Instructions to follow =
Leave out the images; return the rest of the data exactly.

Page-level text extractions =
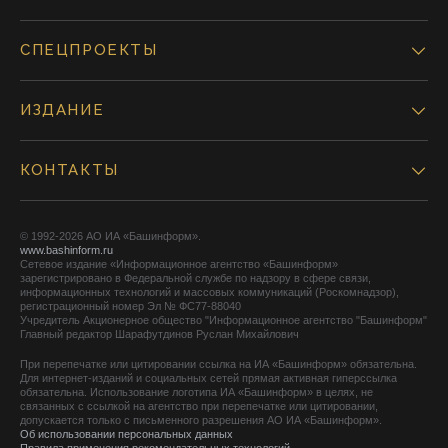
СПЕЦПРОЕКТЫ
ИЗДАНИЕ
КОНТАКТЫ
© 1992-2026 АО ИА «Башинформ».
www.bashinform.ru
Сетевое издание «Информационное агентство «Башинформ»
зарегистрировано в Федеральной службе по надзору в сфере связи,
информационных технологий и массовых коммуникаций (Роскомнадзор),
регистрационный номер Эл № ФС77-88040
Учредитель Акционерное общество "Информационное агентство "Башинформ"
Главный редактор Шарафутдинов Руслан Михайлович
При перепечатке или цитировании ссылка на ИА «Башинформ» обязательна.
Для интернет-изданий и социальных сетей прямая активная гиперссылка
обязательна. Использование логотипа ИА «Башинформ» в целях, не
связанных с ссылкой на агентство при перепечатке или цитировании,
допускается только с письменного разрешения АО ИА «Башинформ».
Об использовании персональных данных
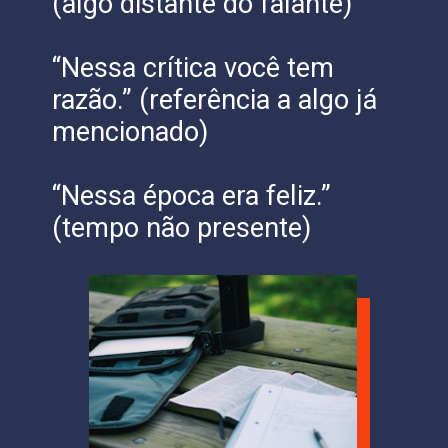
(algo distante do falante)
“Nessa crítica você tem
razão.” (referência a algo já
mencionado)
“Nessa época era feliz.”
(tempo não presente)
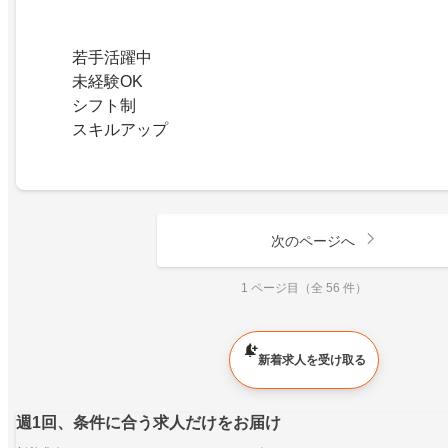
若手活躍中
未経験OK
シフト制
スキルアップ
次のページへ
1 ページ目（全 56 件）
新着求人を受け取る
週1回、条件に合う求人だけをお届け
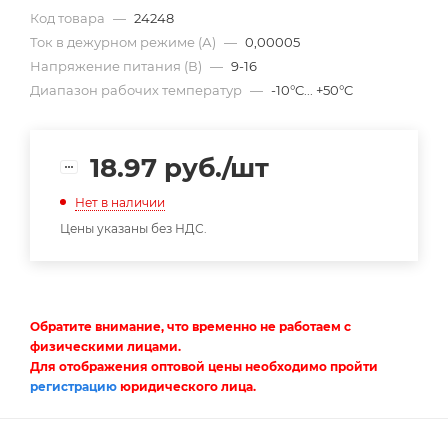
Код товара
—
24248
Ток в дежурном режиме (А)
—
0,00005
Напряжение питания (В)
—
9-16
Диапазон рабочих температур
—
-10°C... +50°C
18.97
руб.
/шт
Нет в наличии
Цены указаны без НДС.
Обратите внимание, что временно не работаем с
физическими лицами.
Для отображения оптовой цены необходимо пройти
регистрацию
юридического лица.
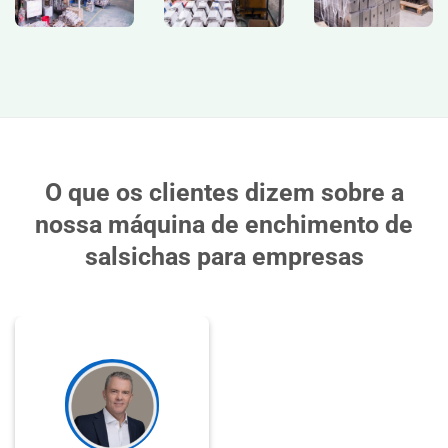
O que os clientes dizem sobre a
nossa máquina de enchimento de
salsichas para empresas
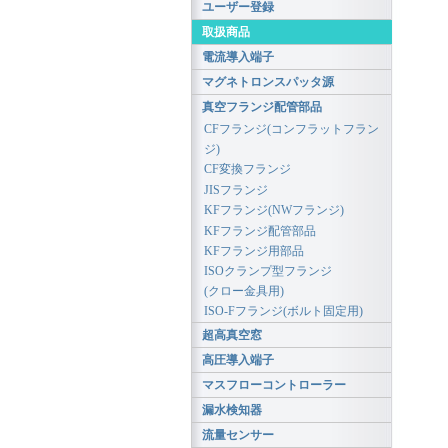
ユーザー登録
取扱商品
電流導入端子
マグネトロンスパッタ源
真空フランジ配管部品
CFフランジ(コンフラットフラン
ジ)
CF変換フランジ
JISフランジ
KFフランジ(NWフランジ)
KFフランジ配管部品
KFフランジ用部品
ISOクランプ型フランジ
(クロー金具用)
ISO-Fフランジ(ボルト固定用)
超高真空窓
高圧導入端子
マスフローコントローラー
漏水検知器
流量センサー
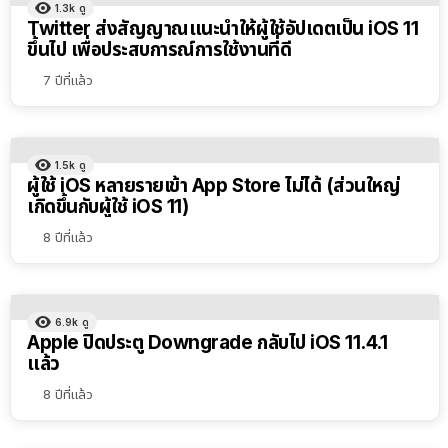
1.3k
ดู
Twitter ส่งสัญญาณแนะนำให้ผู้ใช้อัปเดตเป็น iOS 11
ขึ้นไป เพื่อประสบการณ์การใช้งานที่ดี
7 ปีที่แล้ว
1.5k
ดู
ผู้ใช้ iOS หลายรายเข้า App Store ไม่ได้ (ส่วนใหญ่
เกิดขึ้นกับผู้ใช้ iOS 11)
8 ปีที่แล้ว
6.9k
ดู
Apple ปิดประตู Downgrade กลับไป iOS 11.4.1
แล้ว
8 ปีที่แล้ว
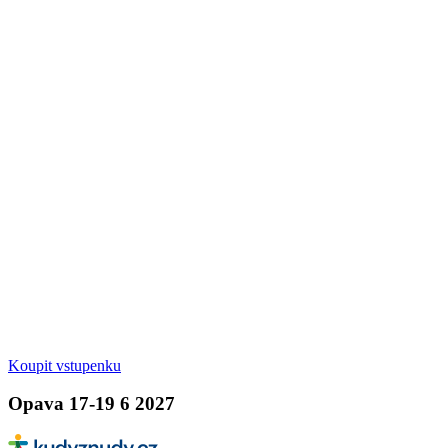
Koupit vstupenku
Opava 17-19 6 2027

Task answer =
СПЕЦПРОЕКТЫ
ИЗДАНИЕ
КОНТАКТЫ
© 1992-2026 АО ИА «Башинформ».
www.bashinform.ru
Сетевое издание «Информационное агентство «Башинформ»
зарегистрировано в Федеральной службе по надзору в сфере связи,
информационных технологий и массовых коммуникаций (Роскомнадзор),
регистрационный номер Эл № ФС77-88040
Учредитель Акционерное общество "Информационное агентство "Башинформ"
Главный редактор Шарафутдинов Руслан Михайлович
При перепечатке или цитировании ссылка на ИА «Башинформ» обязательна.
Для интернет-изданий и социальных сетей прямая активная гиперссылка
обязательна. Использование логотипа ИА «Башинформ» в целях, не
связанных с ссылкой на агентство при перепечатке или цитировании,
допускается только с письменного разрешения АО ИА «Башинформ».
Об использовании персональных данных
(algo distante do falante)
“Nessa crítica você tem
razão.” (referência a algo já
mencionado)
“Nessa época era feliz.”
(tempo não presente)
若手活躍中
未経験OK
シフト制
スキルアップ
次のページへ
1 ページ目（全 56 件）
新着求人を受け取る
週1回、条件に合う求人だけをお届け
Код товара
—
24248
Ток в дежурном режиме (А)
—
0,00005
Напряжение питания (В)
—
9-16
Диапазон рабочих температур
—
-10°C... +50°C
18.97
руб.
/шт
Нет в наличии
Цены указаны без НДС.
Обратите внимание, что временно не работаем с
физическими лицами.
Для отображения оптовой цены необходимо пройти
регистрацию
юридического лица.
O que os clientes dizem sobre a
nossa máquina de enchimento de
salsichas para empresas
ユーザー登録
取扱商品
電流導入端子
マグネトロンスパッタ源
真空フランジ配管部品
CFフランジ(コンフラットフラン
ジ)
CF変換フランジ
JISフランジ
KFフランジ(NWフランジ)
KFフランジ配管部品
KFフランジ用部品
ISOクランプ型フランジ
(クロー金具用)
ISO-Fフランジ(ボルト固定用)
超高真空窓
高圧導入端子
マスフローコントローラー
漏水検知器
流量センサー
1.3k
ดู
Twitter ส่งสัญญาณแนะนำให้ผู้ใช้อัปเดตเป็น iOS 11
ขึ้นไป เพื่อประสบการณ์การใช้งานที่ดี
7 ปีที่แล้ว
1.5k
ดู
ผู้ใช้ iOS หลายรายเข้า App Store ไม่ได้ (ส่วนใหญ่
เกิดขึ้นกับผู้ใช้ iOS 11)
8 ปีที่แล้ว
6.9k
ดู
Apple ปิดประตู Downgrade กลับไป iOS 11.4.1
แล้ว
8 ปีที่แล้ว
Koupit vstupenku
Opava 17-19 6 2027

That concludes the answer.